Responsibilities of directors
As explained more fully in the directors' responsibilities statement, the directors are responsible for the preparation of the financial statements and for being satisfied that they give a true and fair view, and for such internal control as the directors determine is necessary to enable the preparation of financial statements that are free from material misstatement, whether due to fraud or error. In preparing the financial statements, the directors are responsible for assessing the company's ability to continue as a going concern, disclosing, as applicable, matters related to going concern and using the going concern basis of accounting unless the directors either intend to liquidate the company or to cease operations, or have no realistic alternative but to do so.

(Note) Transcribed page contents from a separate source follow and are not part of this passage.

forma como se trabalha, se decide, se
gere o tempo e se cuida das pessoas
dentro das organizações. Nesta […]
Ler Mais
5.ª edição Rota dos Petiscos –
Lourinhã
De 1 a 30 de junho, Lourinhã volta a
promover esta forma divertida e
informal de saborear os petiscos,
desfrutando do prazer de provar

Auditor's responsibilities for the audit of the financial statements
Our objectives are to obtain reasonable assurance about whether the financial statements as a whole are free from material misstatement, whether due to fraud or error, and to issue an auditor's report that includes our opinion. Reasonable assurance is a high level of assurance but is not a guarantee that an audit conducted in accordance with ISAs (UK) will always detect a material misstatement when it exists. Misstatements can arise from fraud or error and are considered material if, individually or in the aggregate, they could reasonably be expected to influence the economic decisions of users taken on the basis of these financial statements.
ATP Media Operations Limited
Independent auditor's report (continued)
To the member of ATP Media Operations Limited
8
Irregularities, including fraud, are instances of non-compliance with laws and regulations. We design procedures in line with our responsibilities, outlined above, to detect material misstatements in respect of irregularities, including fraud. The specific procedures for this engagement and the extent to which these are capable of detecting irregularities, including fraud are detailed below.

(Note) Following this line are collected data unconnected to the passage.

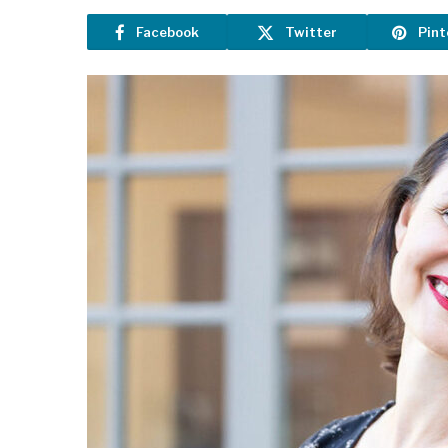
Facebook
Twitter
Pint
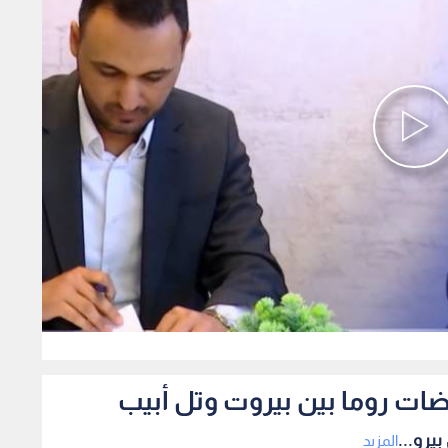
0
ضات روما بين بيروت وتل أبيب
يرو...
المزيد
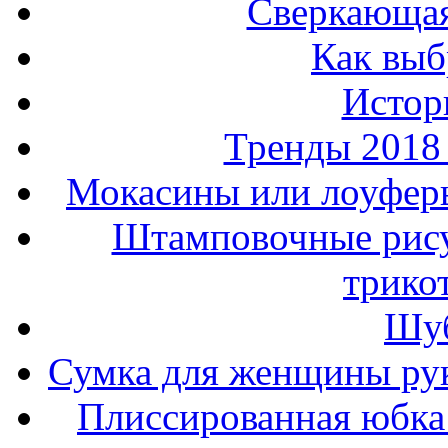
Сверкающая
Как выб
Истор
Тренды 2018
Мокасины или лоуферы
Штамповочные рису
трико
Шуб
Сумка для женщины ру
Плиссированная юбка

Identifying and assessing risks related to irregularities:
We assessed the susceptibility of the company’s financial statements to material misstatement and how fraud might occur, including through discussions with the directors, discussions within our audit team planning meeting, updating our record of internal controls and ensuring these controls operated as intended. We evaluated possible incentives and opportunities for fraudulent manipulation of the financial statements. We identified laws and regulations that are of significance in the context of the company by discussions with directors and by updating our understanding of the sector in which the company operates.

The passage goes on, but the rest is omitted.